0
Friday 2 October 2020 - 20:56

Hari-hari Sulit Menanti Warga Saudi

Story Code : 889760
Warga Saudi mengisi bensin (MEMO).
Warga Saudi mengisi bensin (MEMO).
Mengutip situs al-Arabiya al-Jadidah, Middle East Monitor hari ini melaporkan bahwa deflasi, meningkatnya angka pengangguran, angka kemiskinan, dan defisit dalam anggaran publik, penurunan signifikan pendapatan umum, cadangan devisa dan cadangan publik, stagnasi di pasar, kelumpuhan dalam kegiatan-kegiatan vital, keluarnya para pekerja asing, penurunan tajam dalam keuntungan bank dan perusahaan besar serta gaji yang lambat dibayar merupakan beberapa indikator terkini paling signifikan dari keadaan ekonomi Saudi.

Faktor-faktor ini menyiratkan bahwa yang lebih buruk mungkin akan datang dan krisis keuangan serta ekonomi akan segera menyapa negara itu; mempengaruhi langsung kondisi kehidupan warga.

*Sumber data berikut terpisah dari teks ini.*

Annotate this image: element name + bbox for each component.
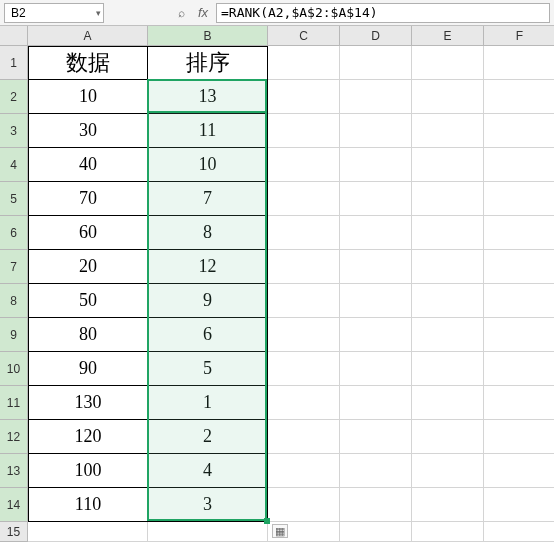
cell-E12[interactable] (412, 420, 484, 454)
cell-F12[interactable] (484, 420, 554, 454)
row-header-15[interactable]: 15 (0, 522, 28, 542)
cell-B14[interactable]: 3 (148, 488, 268, 522)
col-header-B[interactable]: B (148, 26, 268, 46)
cell-D9[interactable] (340, 318, 412, 352)
cell-A9[interactable]: 80 (28, 318, 148, 352)
name-box[interactable]: B2 ▾ (4, 3, 104, 23)
cell-A1[interactable]: 数据 (28, 46, 148, 80)
cell-F4[interactable] (484, 148, 554, 182)
cell-C14[interactable] (268, 488, 340, 522)
cell-B7[interactable]: 12 (148, 250, 268, 284)
cell-F3[interactable] (484, 114, 554, 148)
search-icon[interactable]: ⌕ (172, 4, 190, 22)
cell-C2[interactable] (268, 80, 340, 114)
row-header-14[interactable]: 14 (0, 488, 28, 522)
col-header-F[interactable]: F (484, 26, 554, 46)
row-header-4[interactable]: 4 (0, 148, 28, 182)
paste-options-icon[interactable]: ▦ (272, 524, 288, 538)
cell-F10[interactable] (484, 352, 554, 386)
cell-F8[interactable] (484, 284, 554, 318)
cell-F13[interactable] (484, 454, 554, 488)
cell-A13[interactable]: 100 (28, 454, 148, 488)
cell-A10[interactable]: 90 (28, 352, 148, 386)
cell-F1[interactable] (484, 46, 554, 80)
cell-E8[interactable] (412, 284, 484, 318)
row-header-1[interactable]: 1 (0, 46, 28, 80)
cell-D3[interactable] (340, 114, 412, 148)
cell-A6[interactable]: 60 (28, 216, 148, 250)
row-header-9[interactable]: 9 (0, 318, 28, 352)
cell-C1[interactable] (268, 46, 340, 80)
cell-B9[interactable]: 6 (148, 318, 268, 352)
cell-D10[interactable] (340, 352, 412, 386)
cell-A14[interactable]: 110 (28, 488, 148, 522)
cell-C6[interactable] (268, 216, 340, 250)
cell-E4[interactable] (412, 148, 484, 182)
cell-A3[interactable]: 30 (28, 114, 148, 148)
cell-A4[interactable]: 40 (28, 148, 148, 182)
cell-B5[interactable]: 7 (148, 182, 268, 216)
cell-B2[interactable]: 13 (148, 80, 268, 114)
cell-F2[interactable] (484, 80, 554, 114)
cell-E10[interactable] (412, 352, 484, 386)
cell-D7[interactable] (340, 250, 412, 284)
row-header-6[interactable]: 6 (0, 216, 28, 250)
cell-D6[interactable] (340, 216, 412, 250)
col-header-A[interactable]: A (28, 26, 148, 46)
cell-B4[interactable]: 10 (148, 148, 268, 182)
cell-E2[interactable] (412, 80, 484, 114)
cell-E6[interactable] (412, 216, 484, 250)
cell-F9[interactable] (484, 318, 554, 352)
row-header-3[interactable]: 3 (0, 114, 28, 148)
cell-C10[interactable] (268, 352, 340, 386)
cell-C4[interactable] (268, 148, 340, 182)
select-all-corner[interactable] (0, 26, 28, 46)
cell-E5[interactable] (412, 182, 484, 216)
cell-D13[interactable] (340, 454, 412, 488)
cell-D14[interactable] (340, 488, 412, 522)
row-header-8[interactable]: 8 (0, 284, 28, 318)
cell-C7[interactable] (268, 250, 340, 284)
cell-C5[interactable] (268, 182, 340, 216)
cell-D2[interactable] (340, 80, 412, 114)
name-box-dropdown-icon[interactable]: ▾ (96, 8, 101, 18)
cell-B3[interactable]: 11 (148, 114, 268, 148)
cell-B8[interactable]: 9 (148, 284, 268, 318)
cell-B15[interactable] (148, 522, 268, 542)
cell-B6[interactable]: 8 (148, 216, 268, 250)
formula-input[interactable] (216, 3, 550, 23)
cell-C8[interactable] (268, 284, 340, 318)
row-header-12[interactable]: 12 (0, 420, 28, 454)
cell-B1[interactable]: 排序 (148, 46, 268, 80)
cell-F7[interactable] (484, 250, 554, 284)
cell-B10[interactable]: 5 (148, 352, 268, 386)
cell-D8[interactable] (340, 284, 412, 318)
cell-D1[interactable] (340, 46, 412, 80)
cell-E9[interactable] (412, 318, 484, 352)
cell-C11[interactable] (268, 386, 340, 420)
cell-F6[interactable] (484, 216, 554, 250)
cell-C13[interactable] (268, 454, 340, 488)
row-header-2[interactable]: 2 (0, 80, 28, 114)
row-header-5[interactable]: 5 (0, 182, 28, 216)
cell-E7[interactable] (412, 250, 484, 284)
col-header-E[interactable]: E (412, 26, 484, 46)
cell-D12[interactable] (340, 420, 412, 454)
col-header-C[interactable]: C (268, 26, 340, 46)
cell-C9[interactable] (268, 318, 340, 352)
cell-A5[interactable]: 70 (28, 182, 148, 216)
fx-icon[interactable]: fx (194, 4, 212, 22)
row-header-11[interactable]: 11 (0, 386, 28, 420)
cell-C3[interactable] (268, 114, 340, 148)
cell-A7[interactable]: 20 (28, 250, 148, 284)
cell-E11[interactable] (412, 386, 484, 420)
row-header-10[interactable]: 10 (0, 352, 28, 386)
spreadsheet-grid[interactable]: ABCDEF 123456789101112131415 数据排序1013301… (0, 26, 554, 552)
cell-F15[interactable] (484, 522, 554, 542)
cell-D11[interactable] (340, 386, 412, 420)
cell-B12[interactable]: 2 (148, 420, 268, 454)
cell-E13[interactable] (412, 454, 484, 488)
cell-A2[interactable]: 10 (28, 80, 148, 114)
cell-F14[interactable] (484, 488, 554, 522)
cell-A12[interactable]: 120 (28, 420, 148, 454)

Salah satu fiturnya adalah kenaikan biaya hidup dan harga bahan pokok, termasuk bensin dan solar (meski Saudi adalah penghasil minyak terbesar di dunia). Selain itu, biaya air, listrik, transportasi umum, tagihan telepon meningkat, sampai pajak meningkat, terutama PPN.

Arab Saudi mungkin perlu mengambil langkah lain termasuk percepatan kebijakan privatisasi pemerintah, seperti penjualan perusahaan dan fasilitas vital kepada sektor swasta dan investor asing, terutama perawatan kesehatan dan pendidikan --termasuk sekolah, rumah sakit, dan apotek.

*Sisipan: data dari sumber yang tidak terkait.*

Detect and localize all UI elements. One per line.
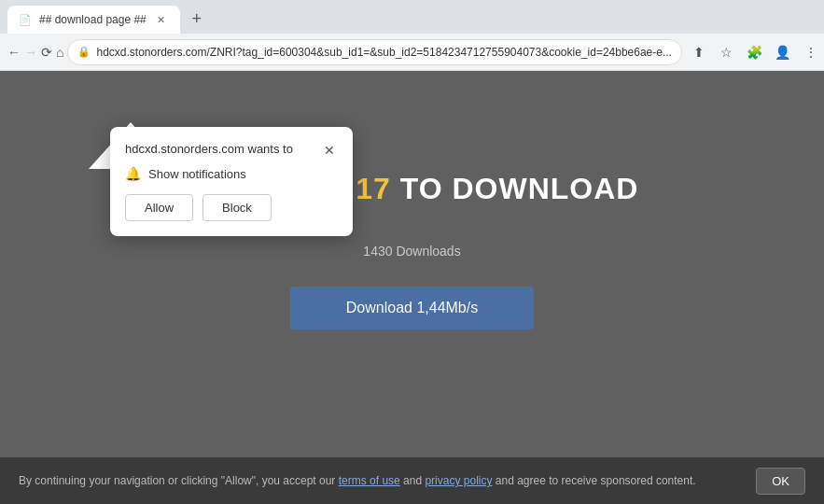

Mungkin juga perlu menjual semua pabrik tepung, perusahaan desalinasi, produksi listrik dan 27 bandara, sekaligus mengurangi pengeluaran, mempercepat laju pinjaman eksternal dan internal, dan karena itu meningkatkan hutang publik, sambil terus menarik cadangan uang tunai yang disimpan di luar negeri. Saudi juga dapat menunda implementasi banyak proyek investasi besar yang membantu perekonomian, menciptakan lapangan kerja baru, dan meningkatkan laju pertumbuhan ekonomi.

Indikator terbaru yang dikeluarkan pada hari Rabu oleh kerajaan itu mengisyaratkan lonjakan tingkat pengangguran di antara warga Saudi, karena angka meningkat selama kuartal kedua tahun ini menjadi 15,4 persen, dibandingkan dengan 11,8 persen selama kuartal pertama tahun ini.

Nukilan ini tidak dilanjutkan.